* Data for this task:
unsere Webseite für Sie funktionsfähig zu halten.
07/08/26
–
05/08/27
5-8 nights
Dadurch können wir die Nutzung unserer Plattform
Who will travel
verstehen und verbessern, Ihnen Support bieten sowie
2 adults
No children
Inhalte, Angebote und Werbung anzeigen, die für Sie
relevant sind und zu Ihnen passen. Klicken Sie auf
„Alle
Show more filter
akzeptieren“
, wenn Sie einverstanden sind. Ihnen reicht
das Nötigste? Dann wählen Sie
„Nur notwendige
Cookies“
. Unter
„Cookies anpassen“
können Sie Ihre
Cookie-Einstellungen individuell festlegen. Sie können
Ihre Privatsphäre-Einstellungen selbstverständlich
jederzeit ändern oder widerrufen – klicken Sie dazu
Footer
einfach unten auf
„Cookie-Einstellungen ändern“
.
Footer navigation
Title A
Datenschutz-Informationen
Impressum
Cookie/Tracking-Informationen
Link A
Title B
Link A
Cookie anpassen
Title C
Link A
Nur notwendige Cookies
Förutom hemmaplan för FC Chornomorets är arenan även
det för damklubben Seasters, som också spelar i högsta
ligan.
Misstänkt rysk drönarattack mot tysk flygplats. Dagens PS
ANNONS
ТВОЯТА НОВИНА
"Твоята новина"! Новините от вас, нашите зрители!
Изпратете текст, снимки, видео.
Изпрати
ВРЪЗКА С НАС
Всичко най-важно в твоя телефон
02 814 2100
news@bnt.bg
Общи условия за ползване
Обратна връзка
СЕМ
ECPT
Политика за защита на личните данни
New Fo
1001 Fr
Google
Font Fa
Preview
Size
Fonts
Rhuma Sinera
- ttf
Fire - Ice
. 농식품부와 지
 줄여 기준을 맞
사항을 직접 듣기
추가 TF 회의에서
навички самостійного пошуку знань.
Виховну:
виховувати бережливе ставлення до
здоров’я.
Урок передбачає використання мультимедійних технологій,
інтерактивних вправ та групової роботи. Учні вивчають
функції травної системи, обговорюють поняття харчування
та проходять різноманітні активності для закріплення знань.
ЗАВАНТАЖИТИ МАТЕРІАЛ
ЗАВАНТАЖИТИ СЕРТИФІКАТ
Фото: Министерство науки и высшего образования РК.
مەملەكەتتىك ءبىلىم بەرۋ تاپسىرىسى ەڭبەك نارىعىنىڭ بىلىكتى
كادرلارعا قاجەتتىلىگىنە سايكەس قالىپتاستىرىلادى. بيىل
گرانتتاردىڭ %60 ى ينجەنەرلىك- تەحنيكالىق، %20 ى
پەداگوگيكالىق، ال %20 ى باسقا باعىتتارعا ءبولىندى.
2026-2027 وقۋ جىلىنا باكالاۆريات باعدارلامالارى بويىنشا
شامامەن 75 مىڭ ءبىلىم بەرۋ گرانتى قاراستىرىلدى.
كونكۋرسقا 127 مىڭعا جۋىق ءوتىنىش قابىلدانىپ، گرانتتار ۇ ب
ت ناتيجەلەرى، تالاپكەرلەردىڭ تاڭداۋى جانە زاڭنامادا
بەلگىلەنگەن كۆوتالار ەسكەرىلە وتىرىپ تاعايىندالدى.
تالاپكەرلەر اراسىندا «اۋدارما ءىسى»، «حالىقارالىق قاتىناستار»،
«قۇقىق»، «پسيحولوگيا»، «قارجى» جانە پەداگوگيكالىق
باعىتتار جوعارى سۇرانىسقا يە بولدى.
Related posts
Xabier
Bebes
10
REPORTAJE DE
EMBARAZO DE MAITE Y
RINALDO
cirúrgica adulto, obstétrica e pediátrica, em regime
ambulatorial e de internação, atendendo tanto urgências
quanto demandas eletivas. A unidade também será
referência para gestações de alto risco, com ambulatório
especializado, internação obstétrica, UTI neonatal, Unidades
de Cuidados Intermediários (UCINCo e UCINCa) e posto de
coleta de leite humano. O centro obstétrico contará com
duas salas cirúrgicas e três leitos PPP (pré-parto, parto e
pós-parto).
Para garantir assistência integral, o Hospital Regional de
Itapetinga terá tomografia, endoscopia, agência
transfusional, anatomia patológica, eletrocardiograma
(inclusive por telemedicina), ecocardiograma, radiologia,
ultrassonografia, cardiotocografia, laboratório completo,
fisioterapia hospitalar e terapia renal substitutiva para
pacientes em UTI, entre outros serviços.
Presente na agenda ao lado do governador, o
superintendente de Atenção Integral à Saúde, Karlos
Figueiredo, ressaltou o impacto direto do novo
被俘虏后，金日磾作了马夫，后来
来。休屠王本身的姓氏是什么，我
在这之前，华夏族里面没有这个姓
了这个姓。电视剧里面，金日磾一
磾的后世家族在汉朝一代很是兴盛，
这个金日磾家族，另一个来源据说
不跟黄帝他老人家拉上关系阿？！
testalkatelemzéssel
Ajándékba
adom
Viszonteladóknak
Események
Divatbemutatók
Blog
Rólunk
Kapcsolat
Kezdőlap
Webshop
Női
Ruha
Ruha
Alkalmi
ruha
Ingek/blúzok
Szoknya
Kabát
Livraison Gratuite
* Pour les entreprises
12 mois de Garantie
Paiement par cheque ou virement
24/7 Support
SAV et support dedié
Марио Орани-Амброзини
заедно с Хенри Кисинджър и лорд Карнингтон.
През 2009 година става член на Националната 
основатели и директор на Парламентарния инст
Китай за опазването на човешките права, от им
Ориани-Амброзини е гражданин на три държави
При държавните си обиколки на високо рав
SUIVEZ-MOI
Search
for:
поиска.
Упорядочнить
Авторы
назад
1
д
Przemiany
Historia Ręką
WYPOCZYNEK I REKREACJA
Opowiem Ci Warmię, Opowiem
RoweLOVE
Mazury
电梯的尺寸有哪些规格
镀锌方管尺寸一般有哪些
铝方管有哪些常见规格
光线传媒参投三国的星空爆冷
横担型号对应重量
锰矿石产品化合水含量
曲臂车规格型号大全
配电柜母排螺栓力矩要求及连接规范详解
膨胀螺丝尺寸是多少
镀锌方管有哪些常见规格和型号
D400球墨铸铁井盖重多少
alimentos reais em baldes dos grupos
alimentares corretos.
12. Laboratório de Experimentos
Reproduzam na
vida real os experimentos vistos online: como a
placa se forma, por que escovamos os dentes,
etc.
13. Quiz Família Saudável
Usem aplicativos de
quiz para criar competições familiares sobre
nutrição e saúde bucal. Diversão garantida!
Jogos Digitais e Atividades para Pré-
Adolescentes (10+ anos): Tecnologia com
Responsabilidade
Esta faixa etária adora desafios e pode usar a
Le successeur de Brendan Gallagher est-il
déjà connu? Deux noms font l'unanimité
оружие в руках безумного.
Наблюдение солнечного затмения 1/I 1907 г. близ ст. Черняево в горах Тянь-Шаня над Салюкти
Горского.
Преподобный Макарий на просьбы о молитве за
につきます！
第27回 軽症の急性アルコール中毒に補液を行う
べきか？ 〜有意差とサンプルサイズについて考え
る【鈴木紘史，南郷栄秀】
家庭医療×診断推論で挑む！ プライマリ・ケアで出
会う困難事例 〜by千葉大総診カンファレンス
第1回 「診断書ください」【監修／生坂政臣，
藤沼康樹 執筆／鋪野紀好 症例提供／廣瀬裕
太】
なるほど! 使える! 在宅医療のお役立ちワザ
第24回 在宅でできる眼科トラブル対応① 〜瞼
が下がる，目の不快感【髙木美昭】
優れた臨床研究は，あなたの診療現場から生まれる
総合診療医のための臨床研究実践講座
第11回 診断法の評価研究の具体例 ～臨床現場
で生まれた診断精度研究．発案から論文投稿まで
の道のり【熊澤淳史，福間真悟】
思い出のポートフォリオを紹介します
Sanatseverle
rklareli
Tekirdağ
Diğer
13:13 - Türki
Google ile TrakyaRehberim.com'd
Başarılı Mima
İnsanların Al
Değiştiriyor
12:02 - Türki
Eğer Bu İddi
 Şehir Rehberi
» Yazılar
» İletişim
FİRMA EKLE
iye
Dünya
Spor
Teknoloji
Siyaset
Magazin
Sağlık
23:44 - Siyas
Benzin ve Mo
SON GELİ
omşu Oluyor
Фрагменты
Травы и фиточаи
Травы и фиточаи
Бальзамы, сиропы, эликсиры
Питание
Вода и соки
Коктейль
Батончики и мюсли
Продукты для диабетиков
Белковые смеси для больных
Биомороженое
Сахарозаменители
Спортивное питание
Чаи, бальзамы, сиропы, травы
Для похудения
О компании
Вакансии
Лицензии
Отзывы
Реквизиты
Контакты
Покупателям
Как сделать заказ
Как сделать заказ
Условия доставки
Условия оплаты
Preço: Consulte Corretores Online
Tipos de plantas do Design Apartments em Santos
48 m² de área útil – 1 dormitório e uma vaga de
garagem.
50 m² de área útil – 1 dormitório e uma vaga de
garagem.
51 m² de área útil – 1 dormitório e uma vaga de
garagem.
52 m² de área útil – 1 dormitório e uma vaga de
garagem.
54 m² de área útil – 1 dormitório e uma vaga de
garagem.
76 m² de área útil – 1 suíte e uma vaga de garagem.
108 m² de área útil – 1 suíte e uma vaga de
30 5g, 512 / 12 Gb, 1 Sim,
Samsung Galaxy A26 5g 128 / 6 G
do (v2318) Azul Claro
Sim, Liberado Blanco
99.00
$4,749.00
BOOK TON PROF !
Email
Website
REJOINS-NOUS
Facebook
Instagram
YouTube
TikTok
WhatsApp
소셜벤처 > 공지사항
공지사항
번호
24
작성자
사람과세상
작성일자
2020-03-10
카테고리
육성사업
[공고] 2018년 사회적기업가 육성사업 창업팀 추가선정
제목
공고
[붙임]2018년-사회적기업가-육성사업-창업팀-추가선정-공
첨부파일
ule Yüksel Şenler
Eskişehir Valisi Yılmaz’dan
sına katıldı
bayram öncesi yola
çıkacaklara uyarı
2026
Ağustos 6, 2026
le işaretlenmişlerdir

* Task objective: Lines from the one containing "ule Yüksel Şenler" through the end of the entries above must be copied exactly; include both ends and no other lines.

* Task result:
ule Yüksel Şenler
Eskişehir Valisi Yılmaz’dan
sına katıldı
bayram öncesi yola
çıkacaklara uyarı
2026
Ağustos 6, 2026
le işaretlenmişlerdir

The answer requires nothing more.